Here's how to protect your loved ones from elderly abuse, and what you need to know about this unfortunate trend as the population ages more and more.

Most nursing homes are run for-profit

It's an important fact that most nursing homes are run for-profit in the United States, as many people don't consider the motivations of those taking care of their elderly relatives as they grow sick and incapable of caring for themselves. While some people mistakenly believe that nursing homes exist to provide excellent care and nurturing support for seniors as they pass into their final days, they really exist to turn a profit and are thus liable to exploitation. The CDC estimates that at least 69 percent of all nursing homes in the United States are for-profit, with nearly one and a half million residents in nursing homes already. In recent years, the population has grown older, too, meaning this figure is likely low by modern estimates.

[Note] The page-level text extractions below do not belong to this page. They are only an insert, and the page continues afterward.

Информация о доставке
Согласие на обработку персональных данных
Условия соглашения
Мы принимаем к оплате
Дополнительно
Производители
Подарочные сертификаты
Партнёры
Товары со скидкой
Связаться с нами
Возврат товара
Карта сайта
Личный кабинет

Just because a nursing home is a for-profit operation doesn't mean it's treating its senior citizens cruelly, or that it's particularly susceptible to elderly abuse. Nonetheless, it's a simple fact that the motivations of healthcare providers need to be taken into consideration when mulling treatment options, and many nursing homes cut costs wherever possible to provide for more patients. Horror stories of some nursing homes and elderly care facilities being ransacked by managers looking to cut as many costs as possible make the blood run cold - after all, cutting costs in elderly care often leads to elderly abuse.

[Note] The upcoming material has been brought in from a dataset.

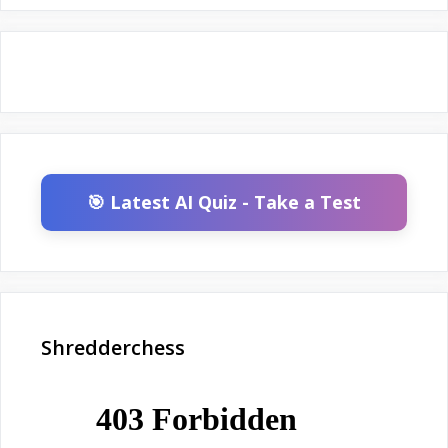
🎯 Latest AI Quiz - Take a Test
Shredderchess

Elder abuse, or the intentional harming or failure to act that causes harm to an old person, is usually relied upon when the victim in question is above 60 years of age. Elderly abuse can occur in many ways, shapes, and forms, however, so it's important that those who are just entering their senior years understand the ways they could potentially find themselves getting abused. As the CDC points out, there are many types of elderly abuse, including physical, sexual, emotional, and financial. Unfortunately, financial abuse is common because many seek to exploit the elderly for monetary gain, especially when aged minds begin to wander.

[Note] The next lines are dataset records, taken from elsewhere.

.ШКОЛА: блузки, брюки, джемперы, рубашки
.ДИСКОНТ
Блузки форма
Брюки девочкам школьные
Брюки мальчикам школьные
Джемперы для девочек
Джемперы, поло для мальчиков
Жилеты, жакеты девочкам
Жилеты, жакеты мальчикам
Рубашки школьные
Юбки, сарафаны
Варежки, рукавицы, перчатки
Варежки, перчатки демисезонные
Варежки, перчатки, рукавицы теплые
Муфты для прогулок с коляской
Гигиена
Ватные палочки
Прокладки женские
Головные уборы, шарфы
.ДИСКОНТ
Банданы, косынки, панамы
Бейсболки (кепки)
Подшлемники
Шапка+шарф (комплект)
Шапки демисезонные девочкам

Spotting and preventing elderly abuse

If you're interested in spotting and preventing elderly abuse, you should become aware of the common signs it could be occurring or is about to occur. You should always know who is around the elderly patient in question, and what kind of treatment they're receiving; becoming intimately familiar with the doctors, nurses, and other healthcare professionals involved in the treatment of your elderly relatives is always advised. Something as simple as introducing yourself and having lunch with a healthcare professional can help you add them to your network and develop a personal relationship that could improve the quality of care your relatives receive.

In 2008, one in every 10 elders reported some form of elderly abuse, so be aware that this problem is unfortunately rampant in modern society. As the global population continues to age and the number of seniors continues to put strains on the healthcare system, we can likely expect this grim figure to tick upwards, too. You should always be ready to listen to elderly patients above all else - sometimes, they simply need someone to talk to. Far too often, elderly voices go unheard when they're sounding the alarm about abuse and suffering.

Don't be afraid to have regular feedback sessions with your elderly relatives about the quality of the care they're receiving. When elderly people withdraw from their normal activities, talk about feeling isolated, or rarely have opportunities to escape their care facilities they could be suffering from a heightened risk of elderly abuse. Knowing how to respond to elderly abuse begins with putting your foot down whenever you discover it - a no tolerance policy is absolutely necessary.

Know the legal remedies at your disposal if someone you love suffers from elder abuse and be aware of the common signs to help prevent it from happening in the first place.

Above all else, be confident that elderly abuse is a preventable occurrence that can be mitigated with society-wide efforts to crack down on abuse in the healthcare system. As we grow older and older, more attention must be paid to elderly abuse, especially as it morphs into financial crime and physical abuse.